Results of a Phase 2 trial of insulin icodec, a novel basal insulin analogue that can be taken once per week, showed that the medication was comparable to once-daily insulin glargine in terms of efficacy and safety.

In the double-blind trial, 247 insulin-naïve people with type 2 diabetes inadequately controlled with metformin plus or minus a DPP-4 inhibitor were randomised to icodec or glargine for 26 weeks. At follow-up, estimated mean HbA_1c had fallen by 14.5 mmol/mol and 12.6 mmol/mol in the icodec and glargine groups, respectively (P=non-significant).

Moderate-to-severe hypoglycaemia rates were comparable in the two groups (60.55 and 52.36 events per 100 person-years), and there were no unexpected safety findings.

Phase 3 clinical trials are now in development, and a co-formulation of insulin icodec and the GLP-1 receptor agonist semaglutide is also being tested in Phase 1 trials.
 

Long-term follow-up of more than 2000 people enrolled in the US Diabetes Prevention Program (DPP) Outcomes Study indicates a continued significant reduction in the participants’ risk of developing type 2 diabetes.
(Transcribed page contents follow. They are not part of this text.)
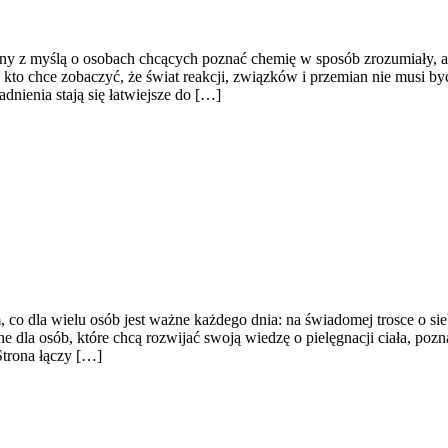
ny z myślą o osobach chcących poznać chemię w sposób zrozumiały, a j
o, kto chce zobaczyć, że świat reakcji, związków i przemian nie musi 
dnienia stają się łatwiejsze do […]
 co dla wielu osób jest ważne każdego dnia: na świadomej trosce o si
 dla osób, które chcą rozwijać swoją wiedzę o pielęgnacji ciała, pozn
trona łączy […]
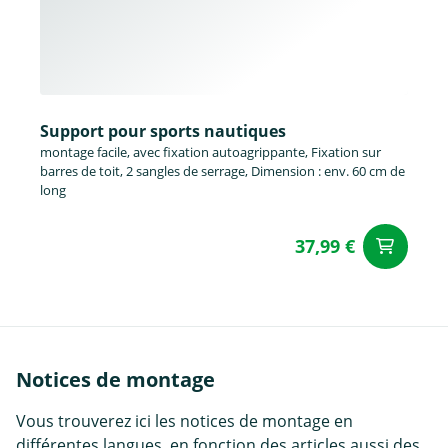
Support pour sports nautiques
montage facile, avec fixation autoagrippante, Fixation sur
barres de toit, 2 sangles de serrage, Dimension : env. 60 cm de
long
37,99 €
Aj
Notices de montage
Vous trouverez ici les notices de montage en
différentes langues, en fonction des articles aussi des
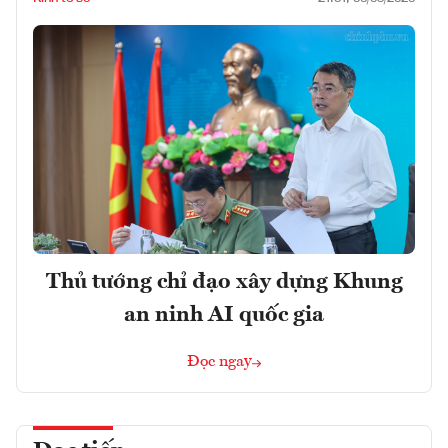
Thủ tướng chỉ đạo xây dựng Khung
an ninh AI quốc gia
Đọc ngay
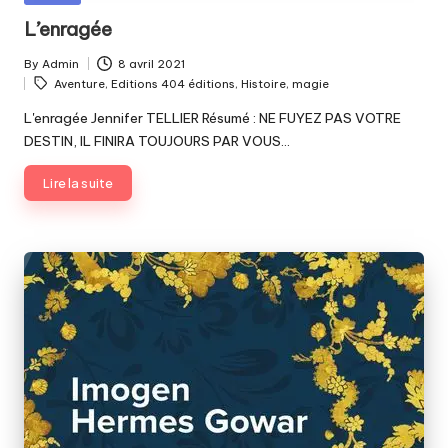
in
L’enragée
By
Admin
8 avril 2021
Posted
Tags:
Aventure
,
Editions 404 éditions
,
Histoire
,
magie
by
L'enragée Jennifer TELLIER Résumé : NE FUYEZ PAS VOTRE
DESTIN, IL FINIRA TOUJOURS PAR VOUS…
Lire la suite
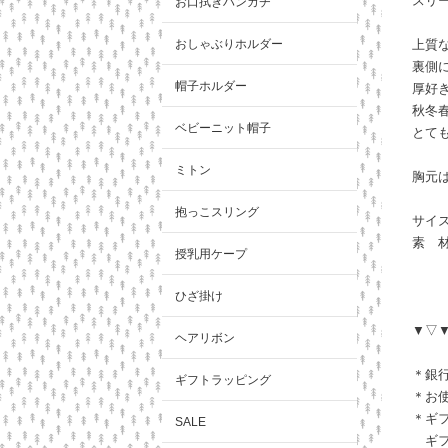
スリ
お口拭きハンカチ
おしゃぶりホルダー
上質
裏側
帽子ホルダー
厚好
秋冬
ベビーニット帽子
とて
ミトン
胸元
抱っこスリング
サイ
素 
授乳用ケープ
裏 
ひざ掛け
▼▽
ヘアリボン
＊銀
ギフトラッピング
＊お
＊ギ
SALE
ギフ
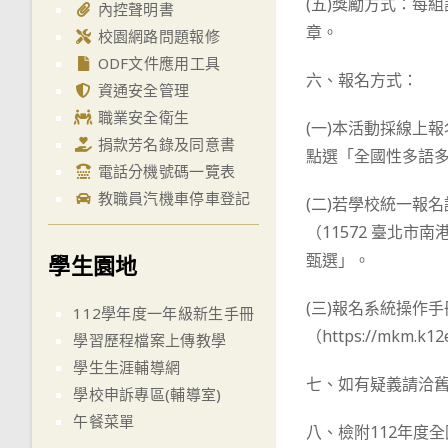
(五)獎勵方式：每
內控聲明書
章。
校園網路問題報修
ODF文件應用工具
六、報名方式：
資通安全管理
職業安全衛生
(一)本活動採線上報名
捐款芳名錄及同意書
點選「全國性多語
電話分機號碼一覽表
教職員汽機車停車登記
(二)若學校統一報
（11572 臺北
甄選」。
學生園地
(三)報名系統操作
112學年度一年級新生手冊
（https://mkm.k1
學習歷程檔案上傳教學
學生生涯輔導網
七、如有疑義請洽舊莊
學校申訴專區(輔導室)
午餐菜單
八、檢附112年度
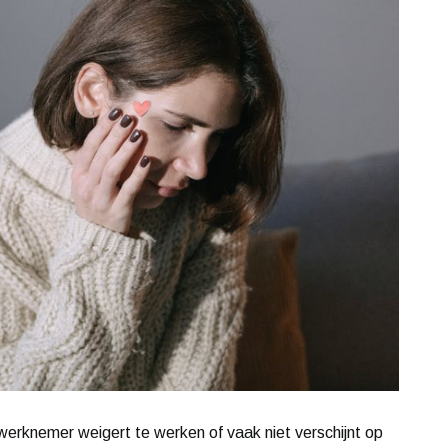
erknemer weigert te werken of vaak niet verschijnt op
As outlined previously, the original DPP, conducted in people with NDH, demonstrated that both lifestyle intervention, aimed at achieving weight loss, and metformin treatment reduced the risk of type 2 diabetes development, by 58% and 31%, respectively, compared with placebo after an average of three years.
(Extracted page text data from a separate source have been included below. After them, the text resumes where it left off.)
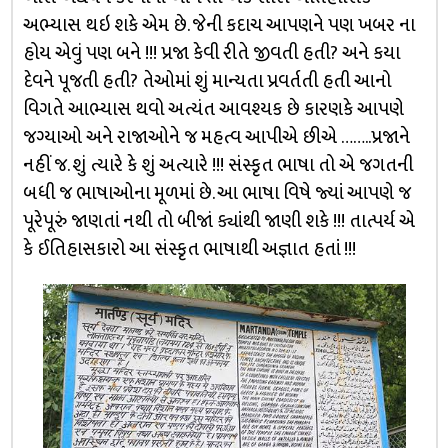
અભ્યાસ થઇ શકે એમ છે. જેની કદાચ આપણને પણ ખબર ના
હોય એવું પણ બને !!! પ્રજા કેવી રીતે જીવતી હતી? અને કયા
દેવને પૂજતી હતી? તેઓમાં શું માન્યતા પ્રવર્તતી હતી આનો
વિગતે આભ્યાસ થવો અત્યંત આવશ્યક છે કારણકે આપણે
જગ્યાઓ અને રાજાઓને જ મહત્વ આપીએ છીએ ……..પ્રજાને
નહીં જ. શું ત્યારે કે શું અત્યારે !!! સંસ્કૃત ભાષા તો એ જગતની
બધી જ ભાષાઓના મૂળમાં છે. આ ભાષા વિષે જ્યાં આપણે જ
પૂરેપૂરું જાણતાં નથી તો બીજાં ક્યાંથી જાણી શકે !!! તાત્પર્ય એ
કે ઈતિહાસકારો આ સંસ્કૃત ભાષાથી અજ્ઞાત હતાં !!!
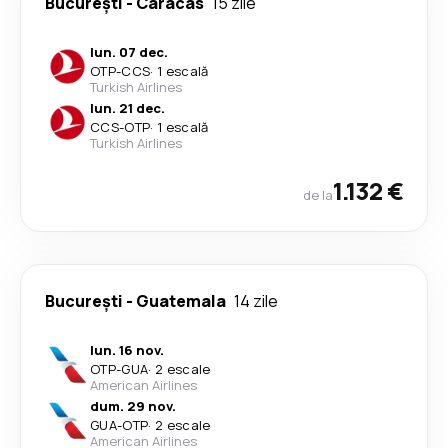
București
-
Caracas
15 zile
lun. 07 dec.
OTP
-
CCS
·
1 escală
Turkish Airlines
lun. 21 dec.
CCS
-
OTP
·
1 escală
Turkish Airlines
1.132 €
de la
București
-
Guatemala
14 zile
lun. 16 nov.
OTP
-
GUA
·
2 escale
American Airlines
dum. 29 nov.
GUA
-
OTP
·
2 escale
American Airlines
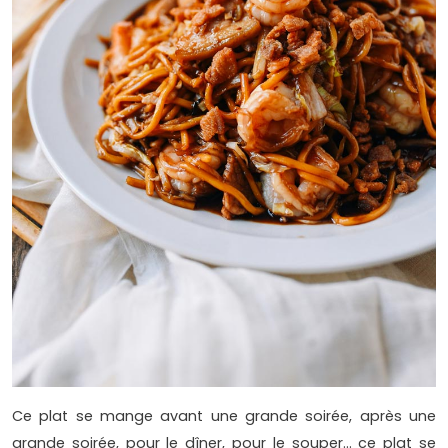
Ce plat se mange avant une grande soirée, après une
grande soirée, pour le dîner, pour le souper… ce plat se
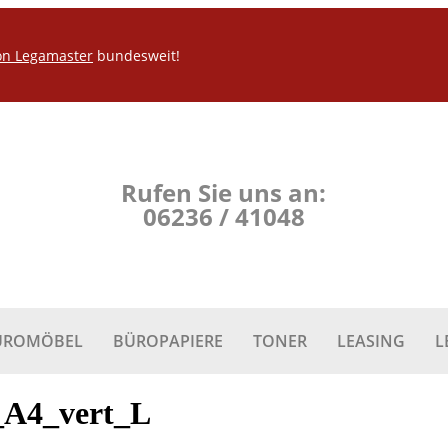
on Legamaster
bundesweit!
Rufen Sie uns an:
06236 / 41048
ÜROMÖBEL
BÜROPAPIERE
TONER
LEASING
L
_A4_vert_L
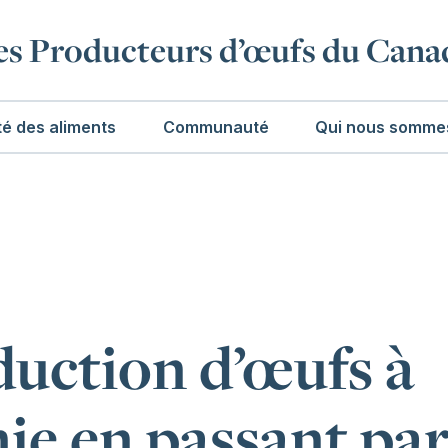
es Producteurs d’œufs du Cana
té des aliments
Communauté
Qui nous somme
duction d’œufs à
ie en passant pa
The latest data, after an average of 22 years of study and including 75% of the participants who enrolled in the DPP who are still alive, show that the preventative effects in the treatment groups have persisted, with a 25% and 18% reduced risk of diabetes development with lifestyle intervention and metformin, respectively, compared with the original placebo group.

Those participants who did not develop diabetes had a significant 57% and 37% lower risk of developing the early changes of eye and kidney disease, respectively, and a 39% lower risk of major cardiovascular disease endpoints. The intensive lifestyle intervention group also had a long-term reduction in the development of frailty.